Records from a dataset

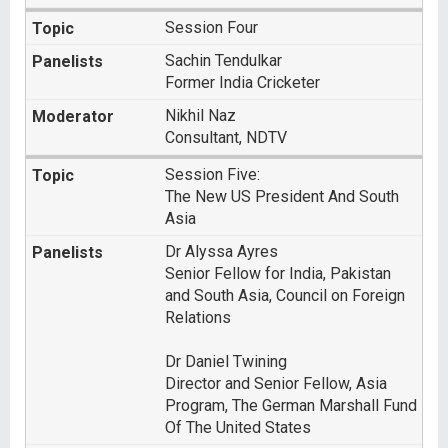
Session Four
Sachin Tendulkar
Former India Cricketer
Nikhil Naz
Consultant, NDTV
Session Five:
The New US President And South
Asia
Dr Alyssa Ayres
Senior Fellow for India, Pakistan
and South Asia, Council on Foreign
Relations
Dr Daniel Twining
Director and Senior Fellow, Asia
Program, The German Marshall Fund
Of The United States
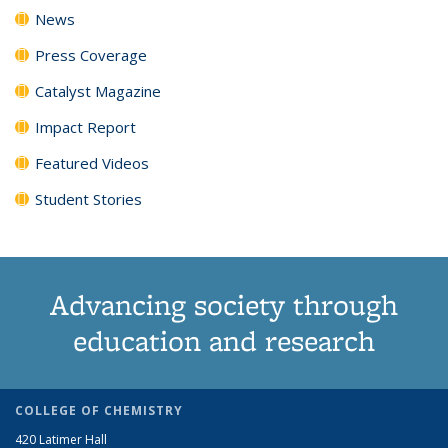
News
Press Coverage
Catalyst Magazine
Impact Report
Featured Videos
Student Stories
Advancing society through
education and research
COLLEGE OF CHEMISTRY
420 Latimer Hall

## [Assignment]
Your task is to repeat the data above exactly while excluding the pictures.

## [Result below]
Session Four
Sachin Tendulkar
Former India Cricketer
Nikhil Naz
Consultant, NDTV
Session Five:
The New US President And South
Asia
Dr Alyssa Ayres
Senior Fellow for India, Pakistan
and South Asia, Council on Foreign
Relations
Dr Daniel Twining
Director and Senior Fellow, Asia
Program, The German Marshall Fund
Of The United States
News
Press Coverage
Catalyst Magazine
Impact Report
Featured Videos
Student Stories
Advancing society through
education and research
COLLEGE OF CHEMISTRY
420 Latimer Hall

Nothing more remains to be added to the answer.